Meatball sliders. Comfort food! I like to serve them as a slider instead of on a sub roll. Don’t put too much sauce on the roll, serve with extra sauce on the side for dipping if you like a lot of sauce.
Author: Julie Boyle
Recipe type: Main
- 1 Pound Ground Veal
- 1 Pound Ground Pork
- 1 Large Onion, chopped very fine
- 2 Tbsp chopped garlic
- 1 Egg
- 1 Cup of Breadcrumbs (more if needed)
- ½ cup Parmesan Cheese
- 2 Tbsp Tomato Paste
- Salt and Pepper to Taste
- Jar of your favorite Tomato Sauce
- Slider Rolls
- Provolone Cheese
- Parmesan Cheese for Serving
- Heat oven to 375
- Spray a Cookie Sheet
- In a large bowl, add the pork through salt and pepper.
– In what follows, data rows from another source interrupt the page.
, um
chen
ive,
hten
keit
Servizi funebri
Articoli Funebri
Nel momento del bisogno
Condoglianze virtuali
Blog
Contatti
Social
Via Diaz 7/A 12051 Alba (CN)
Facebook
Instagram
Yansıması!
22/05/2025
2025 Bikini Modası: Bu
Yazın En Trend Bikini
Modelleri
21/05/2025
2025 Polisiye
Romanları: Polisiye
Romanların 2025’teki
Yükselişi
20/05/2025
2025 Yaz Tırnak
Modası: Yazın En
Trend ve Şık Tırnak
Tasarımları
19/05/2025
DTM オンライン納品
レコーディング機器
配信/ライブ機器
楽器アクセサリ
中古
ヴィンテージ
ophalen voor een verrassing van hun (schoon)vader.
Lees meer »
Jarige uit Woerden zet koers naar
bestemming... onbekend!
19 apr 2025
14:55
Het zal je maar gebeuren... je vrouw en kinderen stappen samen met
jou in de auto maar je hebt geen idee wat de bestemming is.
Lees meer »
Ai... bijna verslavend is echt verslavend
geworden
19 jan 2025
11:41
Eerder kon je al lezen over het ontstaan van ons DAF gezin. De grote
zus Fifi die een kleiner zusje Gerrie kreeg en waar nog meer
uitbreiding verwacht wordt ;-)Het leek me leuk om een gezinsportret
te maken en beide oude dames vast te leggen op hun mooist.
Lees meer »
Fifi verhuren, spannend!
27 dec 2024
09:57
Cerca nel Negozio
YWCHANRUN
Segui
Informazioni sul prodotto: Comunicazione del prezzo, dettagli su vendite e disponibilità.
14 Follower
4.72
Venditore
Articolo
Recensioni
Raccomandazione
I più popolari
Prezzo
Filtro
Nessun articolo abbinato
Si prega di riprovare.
Mix meatloaf mixture gently. Add more breadcrumbs if the meatball mixture is too moist.
- Form meatballs into a size that will work well with the size of your slider buns.
- Bake Meatballs until golden brown, 25-30 minutes (turning them over half way through).
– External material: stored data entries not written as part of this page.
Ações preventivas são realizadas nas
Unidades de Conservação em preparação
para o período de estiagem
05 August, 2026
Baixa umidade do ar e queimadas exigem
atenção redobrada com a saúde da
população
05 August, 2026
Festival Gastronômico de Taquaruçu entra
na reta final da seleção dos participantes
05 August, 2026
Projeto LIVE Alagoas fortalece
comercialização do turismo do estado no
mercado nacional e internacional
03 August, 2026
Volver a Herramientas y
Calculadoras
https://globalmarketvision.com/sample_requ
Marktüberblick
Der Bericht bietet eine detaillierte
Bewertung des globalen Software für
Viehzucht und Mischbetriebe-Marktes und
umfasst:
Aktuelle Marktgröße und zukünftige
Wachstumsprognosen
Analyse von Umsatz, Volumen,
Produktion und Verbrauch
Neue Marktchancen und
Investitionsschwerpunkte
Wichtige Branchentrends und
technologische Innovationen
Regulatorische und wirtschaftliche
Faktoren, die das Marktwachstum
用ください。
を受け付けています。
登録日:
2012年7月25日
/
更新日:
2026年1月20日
- Add the meatballs that you are using right away to a saucepan with the tomato sauce. Simmer for 10 minutes to allow the tomato sauce to flavor the meatballs.
- Turn the broiler on.
- Place rolls on a pan and broil until lightly colored.
- Put provolone cheese on the buns and broil until the cheese is melted.
- Place the buns on a plate, add a meatball, top with parmesan. Serve with a ramekin of tomato sauce for dipping!
- Note: Place the leftover meatballs on a clean cookie sheet in the freezer until frozen individually. Place frozen meatballs in a large ziplock bag. The meatballs will stay good in the freezer up to 2 months.